[Stored data entries]

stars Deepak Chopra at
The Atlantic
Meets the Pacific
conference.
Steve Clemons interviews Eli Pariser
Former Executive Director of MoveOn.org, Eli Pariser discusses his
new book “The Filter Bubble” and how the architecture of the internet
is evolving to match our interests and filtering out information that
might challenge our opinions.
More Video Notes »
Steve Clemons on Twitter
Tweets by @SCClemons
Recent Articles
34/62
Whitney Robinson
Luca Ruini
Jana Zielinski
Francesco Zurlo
---
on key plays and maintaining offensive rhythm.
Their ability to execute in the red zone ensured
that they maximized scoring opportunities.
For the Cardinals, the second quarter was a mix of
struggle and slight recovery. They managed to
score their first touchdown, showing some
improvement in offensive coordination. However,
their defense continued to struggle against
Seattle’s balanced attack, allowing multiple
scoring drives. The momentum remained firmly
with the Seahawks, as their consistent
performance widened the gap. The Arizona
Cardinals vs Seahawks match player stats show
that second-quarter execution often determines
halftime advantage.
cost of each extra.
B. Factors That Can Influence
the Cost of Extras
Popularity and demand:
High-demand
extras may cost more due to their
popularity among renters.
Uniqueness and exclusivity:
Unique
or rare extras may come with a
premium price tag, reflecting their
==
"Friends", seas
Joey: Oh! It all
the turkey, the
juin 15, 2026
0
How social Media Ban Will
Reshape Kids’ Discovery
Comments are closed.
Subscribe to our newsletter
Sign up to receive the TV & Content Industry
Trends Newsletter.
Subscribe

### REQUIREMENT
Filter the lines above so that only those with the string "scoring" remain, then copy them.

### SOLUTION FOR THIS PROBLEM
that they maximized scoring opportunities.
scoring drives. The momentum remained firmly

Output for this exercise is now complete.